According to specifications provided in Keystone XL's Montana Major Facilities Siting Act application, TransCanada will use 36- inch diameter steel pipe treated inside and out with a corrosion- resistant coating.
Typically, trenches will be 7 to 8 feet deep and 4 to 5 feet wide. Topsoil will be excavated and preserved so it can be used in reclamation. The pipeline will be buried at a minimum depth of 4 feet, except in areas of consolidated rock, where it will be at least 3 feet deep.
Pipes will be welded together above ground. The application said every weld will be inspected using radiographic, ultrasound or other leak detection methods approved by the U.S. Department of Transportation. The line will be pressure-tested with water before crude starts flowing.
TransCanada plans 30 pumping stations along the entire route, including seven in Montana. Each will be constructed on a 5-acre fenced and locked site.
Safety valves will be installed at intervals and can be shut off automatically to isolate leaks. Valves will be placed on both sides of rivers it crosses. The pipeline will be bored under 10 Montana rivers and streams, including the Milk, Missouri and Yellowstone rivers.
To service pump stations and safety valves, local electric co- ops will build about 180 miles of new power lines, the application said.

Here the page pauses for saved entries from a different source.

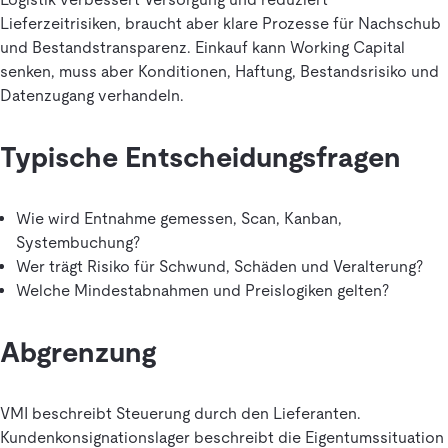
Lieferzeitrisiken, braucht aber klare Prozesse für Nachschub
und Bestandstransparenz. Einkauf kann Working Capital
senken, muss aber Konditionen, Haftung, Bestandsrisiko und
Datenzugang verhandeln.
Typische Entscheidungsfragen
Wie wird Entnahme gemessen, Scan, Kanban,
Systembuchung?
Wer trägt Risiko für Schwund, Schäden und Veralterung?
Welche Mindestabnahmen und Preislogiken gelten?
Abgrenzung
VMI beschreibt Steuerung durch den Lieferanten.
Kundenkonsignationslager beschreibt die Eigentumssituation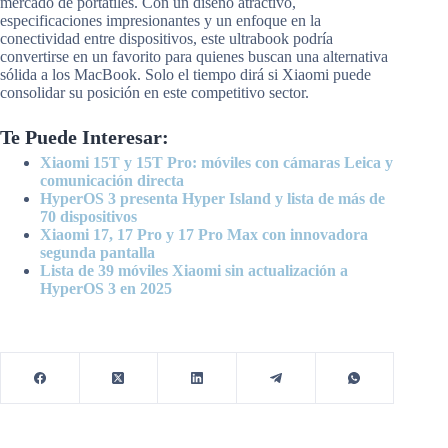
mercado de portátiles. Con un diseño atractivo,
especificaciones impresionantes y un enfoque en la
conectividad entre dispositivos, este ultrabook podría
convertirse en un favorito para quienes buscan una alternativa
sólida a los MacBook. Solo el tiempo dirá si Xiaomi puede
consolidar su posición en este competitivo sector.
Te Puede Interesar:
Xiaomi 15T y 15T Pro: móviles con cámaras Leica y
comunicación directa
HyperOS 3 presenta Hyper Island y lista de más de
70 dispositivos
Xiaomi 17, 17 Pro y 17 Pro Max con innovadora
segunda pantalla
Lista de 39 móviles Xiaomi sin actualización a
HyperOS 3 en 2025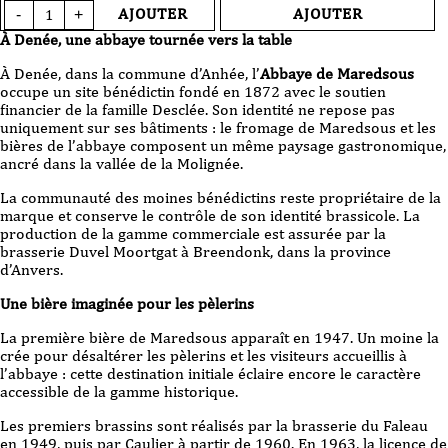
quantité
AJOUTER
AJOUTER
-
+
de
Bière
À Denée, une abbaye tournée vers la table
Maredsous
Blonde
À Denée, dans la commune d’Anhée, l’
Abbaye de Maredsous
VC
occupe un site bénédictin fondé en 1872 avec le soutien
33cl
financier de la famille Desclée. Son identité ne repose pas
uniquement sur ses bâtiments : le fromage de Maredsous et les
bières de l’abbaye composent un même paysage gastronomique,
ancré dans la vallée de la Molignée.
La communauté des moines bénédictins reste propriétaire de la
marque et conserve le contrôle de son identité brassicole. La
production de la gamme commerciale est assurée par la
brasserie Duvel Moortgat à Breendonk, dans la province
d’Anvers.
Une bière imaginée pour les pèlerins
La première bière de Maredsous apparaît en 1947. Un moine la
crée pour désaltérer les pèlerins et les visiteurs accueillis à
l’abbaye : cette destination initiale éclaire encore le caractère
accessible de la gamme historique.
Les premiers brassins sont réalisés par la brasserie du Faleau
en 1949, puis par Caulier à partir de 1960. En 1963, la licence de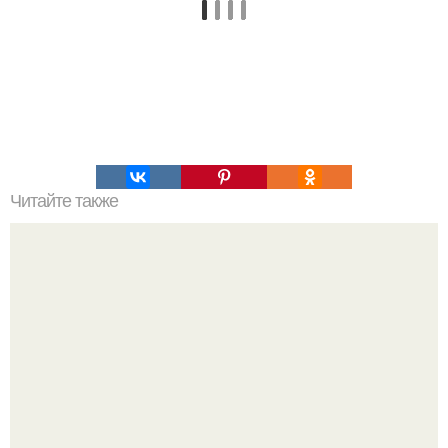
Читайте также
Каст утверждённых актёров в новом сериале "Гарри
Поттер".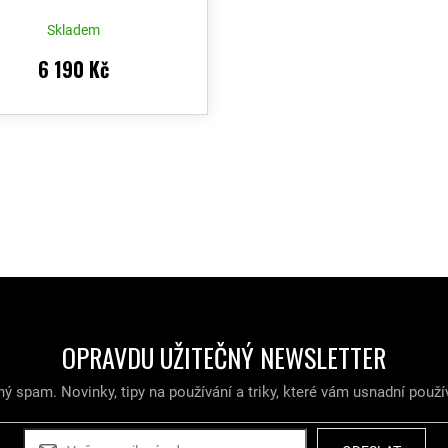
Skladem
6 190 Kč
O
v
l
á
d
a
c
í
p
r
OPRAVDU UŽITEČNÝ NEWSLETTER
v
k
y
ý spam. Novinky, tipy na používání a triky, které vám usnadní použí
v
ý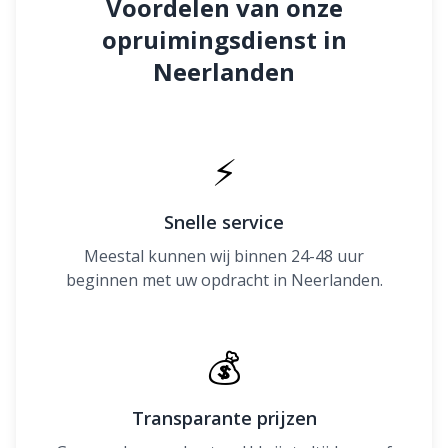
Voordelen van onze
opruimingsdienst in
Neerlanden
⚡
Snelle service
Meestal kunnen wij binnen 24-48 uur
beginnen met uw opdracht in Neerlanden.
💰
Transparante prijzen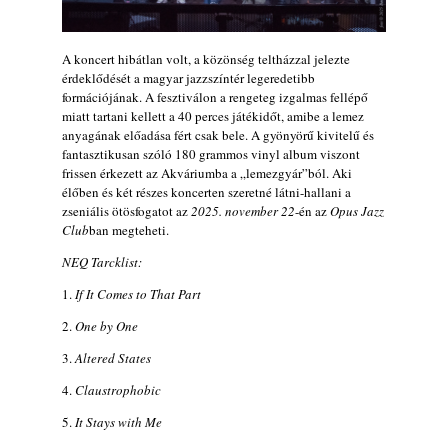
A koncert hibátlan volt, a közönség teltházzal jelezte
érdeklődését a magyar jazzszíntér legeredetibb
formációjának. A fesztiválon a rengeteg izgalmas fellépő
miatt tartani kellett a 40 perces játékidőt, amibe a lemez
anyagának előadása fért csak bele. A gyönyörű kivitelű és
fantasztikusan szóló 180 grammos vinyl album viszont
frissen érkezett az Akváriumba a „lemezgyár”ból. Aki
élőben és két részes koncerten szeretné látni-hallani a
zseniális ötösfogatot az
2025. november 22
-én az
Opus Jazz
Club
ban megteheti.
NEQ Tarcklist:
1.
If It Comes to That Part
2.
One by One
3.
Altered States
4.
Claustrophobic
5.
It Stays with Me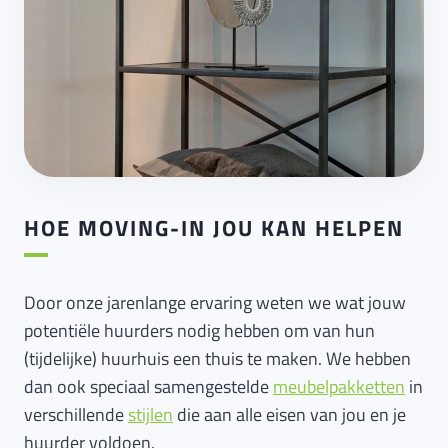
HOE MOVING-IN JOU KAN HELPEN
Door onze jarenlange ervaring weten we wat jouw
potentiële huurders nodig hebben om van hun
(tijdelijke) huurhuis een thuis te maken. We hebben
dan ook speciaal samengestelde
meubelpakketten
in
verschillende
stijlen
die aan alle eisen van jou en je
huurder voldoen.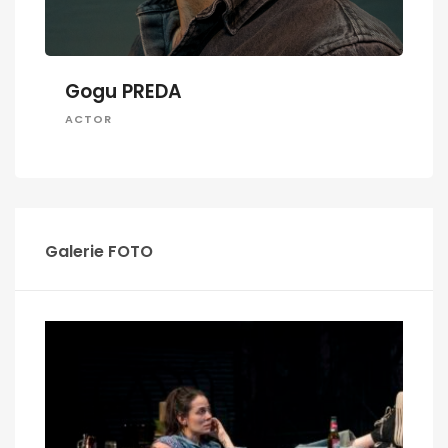
Gogu PREDA
ACTOR
Galerie FOTO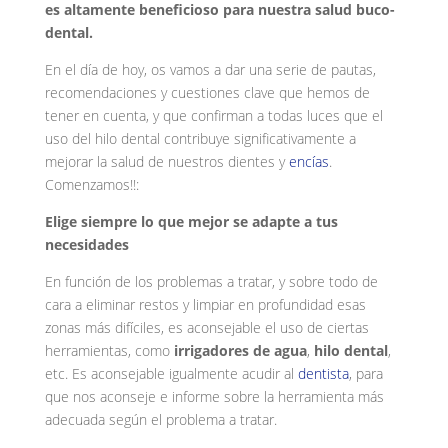
es altamente beneficioso para nuestra salud buco-
dental.
En el día de hoy, os vamos a dar una serie de pautas,
recomendaciones y cuestiones clave que hemos de
tener en cuenta, y que confirman a todas luces que el
uso del hilo dental contribuye significativamente a
mejorar la salud de nuestros dientes y
encías
.
Comenzamos!!:
Elige siempre lo que mejor se adapte a tus
necesidades
En función de los problemas a tratar, y sobre todo de
cara a eliminar restos y limpiar en profundidad esas
zonas más difíciles, es aconsejable el uso de ciertas
herramientas, como
irrigadores de agua
,
hilo dental
,
etc. Es aconsejable igualmente acudir al
dentista
, para
que nos aconseje e informe sobre la herramienta más
adecuada según el problema a tratar.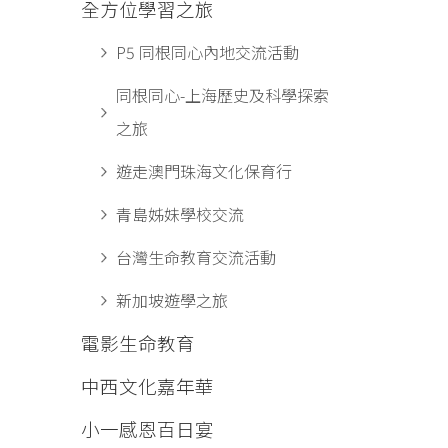
全方位學習之旅
P5 同根同心內地交流活動
同根同心-上海歷史及科學探索
之旅
遊走澳門珠海文化保育行
青島姊妹學校交流
台灣生命教育交流活動
新加坡遊學之旅
電影生命教育
中西文化嘉年華
小一感恩百日宴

Supervisory Control and Data Acquisition systems--a satellite- based system managed from Operations Control Center in Calgary-- will operate the pipeline and provide remote emergency shutdown of valves when leaks are detected. Shutdown takes about nine minutes, plus three minutes to close valves to isolate and drain the leak site.
Major leaks are rare, the application said.
"For any one mile segment, this probability is equivalent to one spill every 8,400 years," it said.
TransCanada plans aerial patrols of the line 26 times a year, none more than three weeks apart, in accordance with federal regulations.
The Montana segment of the pipeline will be constructed in four "spreads" ranging from 80 to 120 miles each, the application said. Between 450 and 500 people will be working on each spread, with another 50 performing inspections. TransCanada spokesman Bud Anderson said contractors will probably be hiring some local people to work on the project.
The application said that as a rule of thumb, clearing, grading and trenching takes about three weeks. Although the permanent right of way will be 50 feet, the temporary construction easement includes an additional 60 feet.
Welders should he able to average 1.25 miles per day, or about 7.5 miles in a six-day work week. After the welding is complete, another seven weeks of work begins--including inspection of welds, coating of joints, lowering the pipe into the trench, backfilling, right-of-way cleanup, hydrostatic testing, reseeding and other reclamation.
The project will disturb a total of about 4,300 acres along the long ribbon of its route.
TransCanada plans to use existing roads where possible but anticipates that 3.5 miles of new permanent road will be needed for access to valves and pump stations. These roads will be 15 feet wide and will be used about once a month, the application said.
The estimated life of the pipeline is about 50 years. TransCanada said that it has not yet written a plan of abandonment.